Warn if a function that is declared as inline cannot be inlined. Even with this option, the compiler does not warn about failures to inline functions declared in system headers.

       The compiler uses a variety of heuristics to determine whether or not to inline a function.  For example, the compiler takes into account the size of the function being inlined and the amount of inlining that has already
       been done in the current function.  Therefore, seemingly insignificant changes in the source program can cause the warnings produced by -Winline to appear or disappear.

Do not recognize “asm”, “inline” or “typeof” as a keyword, so that code can use these words as identifiers. You can use the keywords “asm”, “inline

       Don't emit code for implicit instantiations of inline templates, either.  The default is to handle inlines differently so that compiles with and without optimization need the same set of explicit instantiations.

Intriguing, is this wrong on macOS/Darwin, but only for GCC, not Julia (or Clang):

Do not set “errno” after calling math functions that are executed with a single instruction, e.g., “sqrt”. A program that relies on IEEE exceptions for math error handling may want to use this flag for speed while
maintaining IEEE arithmetic compatibility.

       This option is not turned on by any -O option since it can result in incorrect output for programs that depend on an exact implementation of IEEE or ISO rules/specifications for math functions.
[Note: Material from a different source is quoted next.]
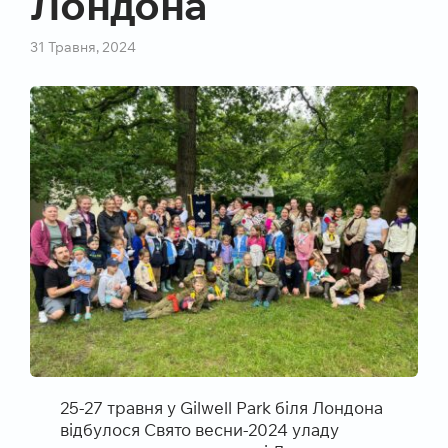
Лондона
31 Травня, 2024
25-27 травня у Gilwell Park біля Лондона
відбулося Свято весни-2024 уладу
It may, however, yield
       faster code for programs that do not require the guarantees of these specifications.

       The default is -fmath-errno.

       On Darwin systems, the math library never sets "errno".  There is therefore no reason for the compiler to consider the possibility that it might, and -fno-math-errno is the default.

[Julia doesn’t not emit only one instruction for sqrt, but it’s possible, that faster option is in a package. I’m not proposing such extreme code-size optimization for -Os or -Oz.]

Allow the reciprocal of a value to be used instead of dividing by the value if this enables optimizations. For example “x / y” can be replaced with “x * (1/y)”, which is useful if “(1/y)” is subject to common
subexpression elimination. Note that this loses precision and increases the number of flops operating on the value.

       The default is -fno-reciprocal-math.

Same in Julia.

The option -fno-gnu89-inline explicitly tells GCC to use the C99 semantics for “inline” when in C99 or gnu99 mode (i.e., it specifies the default behavior).